Print exactly, and only, the lines running from the line containing "Sonos Move 2 (Zwart)" through the end of the records below.

Extracted page text data:
<<<<

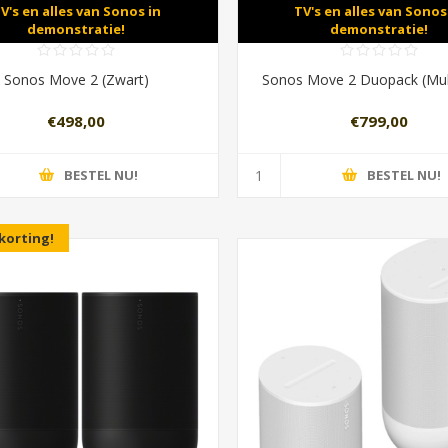
V's en alles van Sonos in
TV's en alles van Sonos
demonstratie!
demonstratie!
Sonos Move 2 (Zwart)
Sonos Move 2 Duopack (Mult
€498,00
€799,00
BESTEL NU!
BESTEL NU!
korting!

>>>>

**ANSWER AREA:**
Sonos Move 2 (Zwart)
Sonos Move 2 Duopack (Mult
€498,00
€799,00
BESTEL NU!
BESTEL NU!
korting!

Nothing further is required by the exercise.